Optimizing number of optimum features

Question

I am training neural network using Keras. Every time I train my model, I use slightly different set of features selected using Tree-based feature selection via ExtraTreesClassifier(). After training every time, I compute the AUCROC on my validation set and then go back in a loop to train the model again with different set of feature. This process is very inefficient and I want to select the optimum number of features using some optimization technique available in some python library. The function to be optimized is the auroc for cross validation which can only be calculated after training the model on selected features. The features are selected via following function ExtraTreesClassifier(n_estimators=10, criterion=’gini’, max_depth=None, min_samples_split=2, min_samples_leaf=1, min_weight_fraction_leaf=0.0, max_features=’auto’) Here we see that the objective function is not directly dependent on the parameters to be optimized.
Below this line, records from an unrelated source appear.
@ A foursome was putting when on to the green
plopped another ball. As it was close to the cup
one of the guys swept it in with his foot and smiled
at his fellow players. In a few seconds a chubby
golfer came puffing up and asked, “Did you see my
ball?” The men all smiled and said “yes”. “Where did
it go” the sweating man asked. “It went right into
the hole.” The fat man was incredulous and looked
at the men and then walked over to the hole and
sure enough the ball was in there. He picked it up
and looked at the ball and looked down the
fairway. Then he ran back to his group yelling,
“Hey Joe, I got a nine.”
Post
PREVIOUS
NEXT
The objective function which is auroc is related to the neural network training and the neural network takes features as input which are extracted on the basis of their important from ExtraTreesClassifier. So in a way, the parameters for which I optimize auroc are n_estimators=10, criterion=’gini’, max_depth=None, min_samples_split=2, min_samples_leaf=1, min_weight_fraction_leaf=0.0, max_features=’auto’ or some other variables in ExtraTreesClassifier. These are not directly related to auroc.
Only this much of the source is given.